Background: Aesthetic skull deformities can involve any of the skull surfaces but almost always involves at least two of them. In larger types of skull augmentations the typical skull surface involvements is usually three or four of the available surfaces. In these larger multi surface skull augmentations the consideration of the scalp’s ability to stretch over the implant must be considered in the treatment plan.
Managing the scalp’s ability to adequately cover a large custom skull implant can be circumvented with a first stage scalp expansion. With a large round tissue expander placed into the central area of the future skull implant, the scalp can be comfortable stretched out to 250 to 350ccs which is more than adequate for most larger skull implants.
One issue in larger skull implants that can be overlooked, however, is how to get such a large skull implant through a more aesthetically acceptable small scalp incision. One approach is to section the implant into two pieces and reassemble it back together once inside the tissue pocket. An alternative approach is to make a lower durometer (softer) implant that allows greater compressibility to fit through a limited scalp incision. Such an implant will also place less stress on the overlying scalp because it has a bit of ‘give’. Concerns that a skull implant that is a bit softer than bone and would create a spongy aesthetic effect are unwarranted.
Case Study: This male desired a large occipital augmentation due to a congenital flattening of the back of his head. He wanted his skull implant design to be ‘large’. In placing such a large skull implant the two important issues of enough scalp stretch to a accommodate it and getting the implant placed through the scalp incision must be considered. A design on a computer screen is one thing but making it work in real life poses anatomical challenges/constraints.
The custom skull implant design was done to create maximal high back of head projection increase of almost 30mms. (with a total implant volume of 350ccs) Because of the uncertainly of how much implant volume the scalp could accommodate, despite tissue expansion being done, a two layered implant design was created. With this approach, if the scalp was not adequately stretched to accommodate 350ccs, then only one layer of the implant could be used for a lesser volume that still had a smooth outer surface.

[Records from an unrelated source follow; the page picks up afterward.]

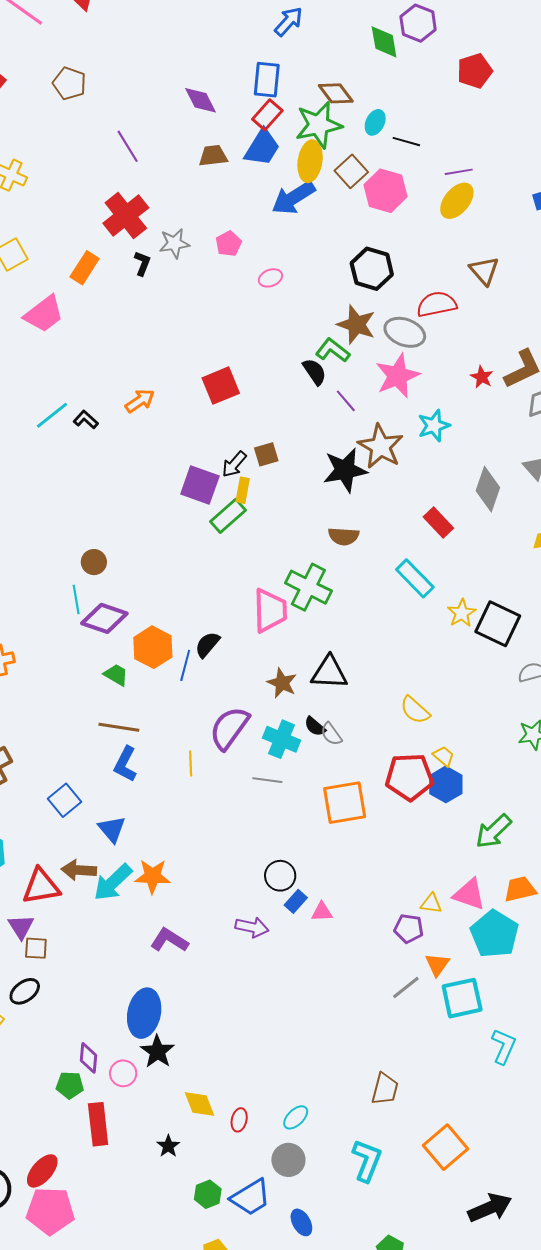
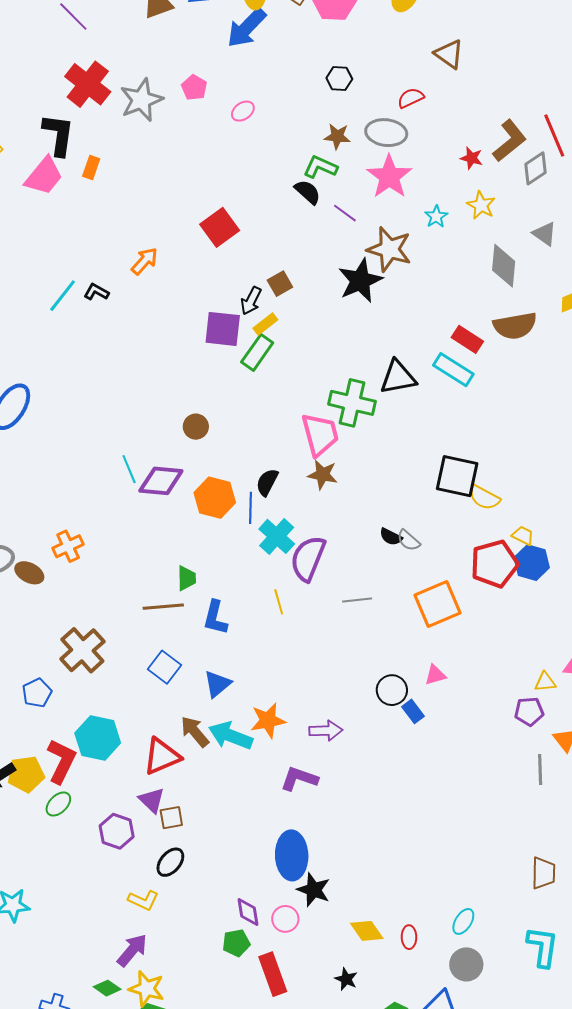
gray star: (174, 243) -> (141, 100), size x1.4
black L-shape: (142, 263) -> (58, 135), moved, size x1.8
orange rectangle: (85, 268) -> (91, 167), moved, size x0.7
black hexagon: (372, 269) -> (339, 79), size x0.6
red semicircle: (437, 304) -> (411, 98), size x0.7
pink trapezoid: (44, 314) -> (44, 176), moved
brown star: (356, 325) -> (337, 136), size x0.7
cyan star: (434, 426) -> (436, 217), size x0.7
yellow rectangle: (243, 490) -> (265, 324), turned 55
red rectangle: (438, 522) -> (467, 339), moved
brown semicircle: (344, 536) -> (515, 326), moved, size x1.4
brown circle: (94, 562) -> (196, 427), moved
yellow star: (462, 613) -> (481, 205), moved
black square: (498, 624) -> (457, 476), moved
black triangle: (329, 673) -> (398, 377), moved
green trapezoid: (116, 675) -> (187, 578), moved, turned 72
brown star: (282, 683) -> (323, 475), moved
brown line: (119, 727) -> (163, 607), moved
cyan cross: (281, 739) -> (277, 536), moved, turned 33
blue triangle: (112, 829) -> (217, 684), turned 44
brown arrow: (79, 870) -> (195, 732), turned 60
cyan arrow: (113, 882) -> (231, 736), turned 78
blue rectangle: (296, 901) -> (413, 711), turned -65
pink triangle: (322, 912) -> (435, 675), moved
purple arrow: (252, 927) -> (326, 731), moved
gray line: (406, 988) -> (540, 769), turned -40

In the two layer skull implant design the base layer was 250ccs. The second or overlay implant added an additional 100ccs. Interestingly the thickness of the second outer implant layer was only 4mms at its maximal projection point yet it added 100ccs of volume due to its surface area coverage.
A first stage scalp expander was placed and successfully inflated over 8 weeks to the needed 350ccs. This adequately addressed the scalp stretch issue.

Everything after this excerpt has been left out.